MILANO, 13 de fevereiro de 2026 — Em entrevista ao Main Media Centre durante os Jogos de Inverno de Milano Cortina, a presidente do CIO, Kirsty Coventry, respondeu de forma curta e categórica a uma pergunta que tocou a interseção entre desporto e geopolítica: “Não”. Foi essa a palavra escolhida por Coventry para negar que o Comitê Olímpico Internacional seja utilizado como instrumento de propaganda por regimes autoritários, hipótese colocada pelo jornalista com base em críticas recentes.
A questão fazia referência às declarações do atleta ucraniano do skeleton, Vladyslav Heraskevych, que havia responsabilizado o CIO — em seu entender — por não ter impedido efeitos políticos negativos após os Jogos de Sochi de 2014, ligados à subsequente anexação da Crimeia pela Rússia. A acusação condensa uma frustração mais ampla: a sensação de que grandes eventos desportivos podem, involuntariamente, conferir legitimidade internacional a governos cujo comportamento externo suscita controvérsias e conflitos.
Como repórter e analista atento ao lugar do desporto na vida pública, considero a resposta de Coventry sintomática de um dilema estrutural. O CIO construiu-se como entidade que pretende manter a autonomia do desporto frente a injunções políticas, mas essa autonomia não se traduz automaticamente em neutralidade moral. A história recente — com episódios como o pós-Sochi e outras controvérsias sobre direitos humanos e geopolitica — tornou evidente que decisões sobre sedes de Jogos são julgadas não apenas por critérios técnicos, mas por seu significado simbólico e impacto geopolítico.
Coventry, ex-atleta olímpica, falou em um contexto de calendário e televisão globalizado, onde cada frase é interpretada por audiências que veem no evento muito mais do que resultados e medalhas: veem representações de Estado, oportunidade econômica e, por vezes, palcos de contestação política. Ao responder com um lacônico “Não”, ela reafirma a posição institucional do CIO — negar qualquer instrumentalização deliberada — mas também deixa pendente a pergunta maior: como o Movimento Olímpico equilibra universalismo e responsabilidade civil em tempos de tensões internacionais?

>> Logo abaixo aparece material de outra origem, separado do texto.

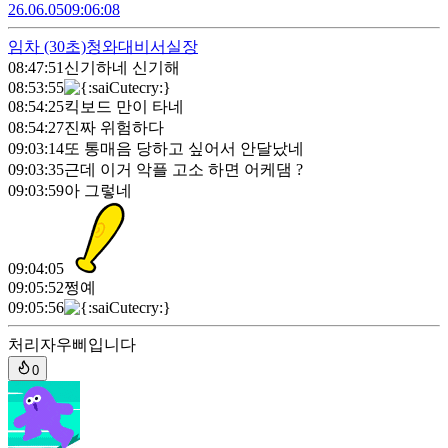
26.06.05
09:06:08
임차
(30초)
청와대비서실장
08:47:51
신기하네 신기해
08:53:55
08:54:25
킥보드 만이 타네
08:54:27
진짜 위험하다
09:03:14
또 통매음 당하고 싶어서 안달났네
09:03:35
근데 이거 악플 고소 하면 어케댐 ?
09:03:59
아 그렇네
09:04:05
09:05:52
쩡예
09:05:56
처리자
우삐입니다
0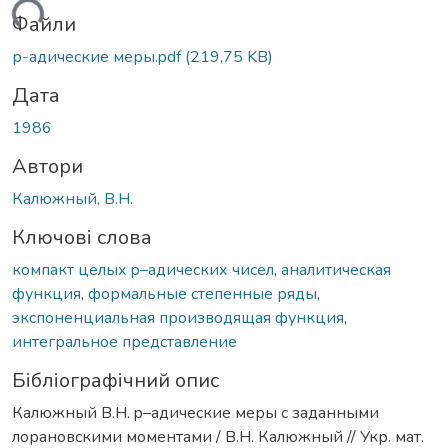
житься...
Файли
р-адические меры.pdf
(219,75 KB)
Дата
1986
Автори
Калюжный, В.Н.
Ключові слова
компакт целых p–адических чисел
,
аналитическая
функция
,
формальные степенные ряды
,
экспоненциальная производящая функция
,
интегральное представление
Бібліографічний опис
Калюжный В.Н. p–адические меры с заданными
лорановскими моментами / В.Н. Калюжный // Укр. мат.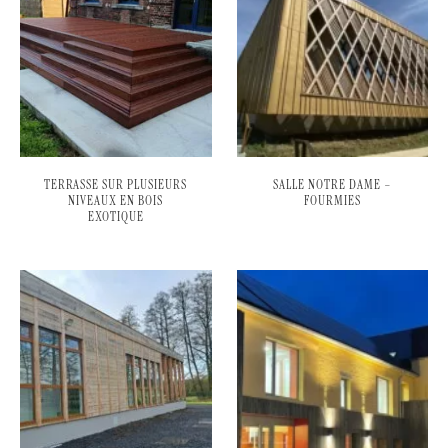
TERRASSE SUR PLUSIEURS
SALLE NOTRE DAME –
NIVEAUX EN BOIS
FOURMIES
EXOTIQUE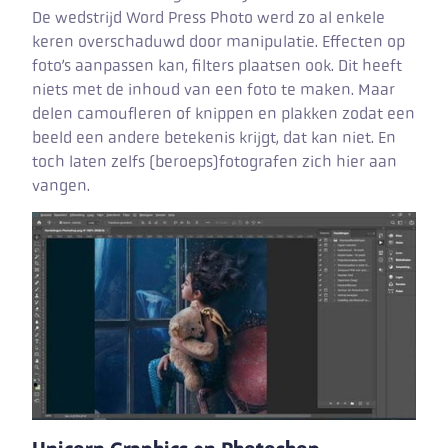
De wedstrijd Word Press Photo werd zo al enkele
keren overschaduwd door manipulatie. Effecten op
foto’s aanpassen kan, filters plaatsen ook. Dit heeft
niets met de inhoud van een foto te maken. Maar
delen camoufleren of knippen en plakken zodat een
beeld een andere betekenis krijgt, dat kan niet. En
toch laten zelfs (beroeps)fotografen zich hier aan
vangen.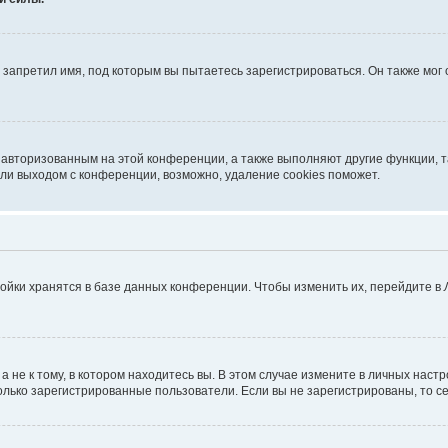
запретил имя, под которым вы пытаетесь зарегистрироваться. Он также мог
я авторизованным на этой конференции, а также выполняют другие функции, 
ли выходом с конференции, возможно, удаление cookies поможет.
ойки хранятся в базе данных конференции. Чтобы изменить их, перейдите в
не к тому, в котором находитесь вы. В этом случае измените в личных настрой
 только зарегистрированные пользователи. Если вы не зарегистрированы, то с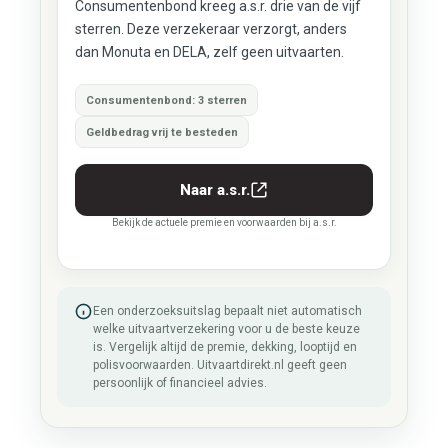
Consumentenbond kreeg a.s.r. drie van de vijf
sterren. Deze verzekeraar verzorgt, anders
dan Monuta en DELA, zelf geen uitvaarten.
Consumentenbond: 3 sterren
Geldbedrag vrij te besteden
Naar a.s.r.
Bekijk de actuele premie en voorwaarden bij a.s.r.
Een onderzoeksuitslag bepaalt niet automatisch
welke uitvaartverzekering voor u de beste keuze
is. Vergelijk altijd de premie, dekking, looptijd en
polisvoorwaarden. Uitvaartdirekt.nl geeft geen
persoonlijk of financieel advies.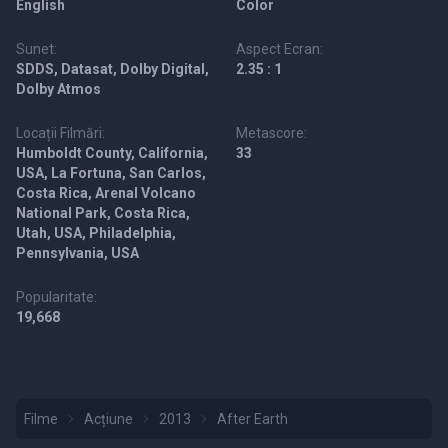
English
Color
Sunet:
Aspect Ecran:
SDDS, Datasat, Dolby Digital,
2.35 : 1
Dolby Atmos
Locații Filmări:
Metascore:
Humboldt County, California,
33
USA, La Fortuna, San Carlos,
Costa Rica, Arenal Volcano
National Park, Costa Rica,
Utah, USA, Philadelphia,
Pennsylvania, USA
Popularitate:
19,668
Filme
Acțiune
2013
After Earth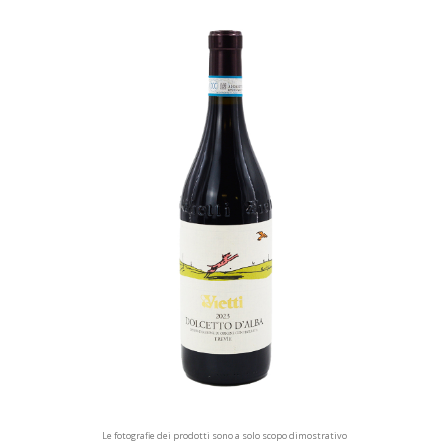
Le fotografie dei prodotti sono a solo scopo dimostrativo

O comentário de Heraskevych e a réplica de Coventry são lembretes de que os Jogos continuam a funcionar como espelhos das sociedades que os geram e dos regimes que os apoiam. As decisões tomadas nos bastidores — escolha de sedes, patrocínios, protocolos diplomáticos — reverberam em planos que ultrapassam o cronômetro e o pódio. Em Milano Cortina, essa tensão entre espetáculo e responsabilidade volta a ganhar forma pública, exigindo do CIO não apenas declarações, mas políticas claras que tratem dos riscos de legitimação simbólica sem neutralizar o ideal olímpico.
Coventry preferiu a negação imediata; cabe agora ao debate público e às instituições demonstrar, em práticas e regras, como o desporto pode preservar sua autonomia sem ser — consciente ou inconscientemente — vetor de propaganda para regimes cujas ações extrapolam o terreno esportivo.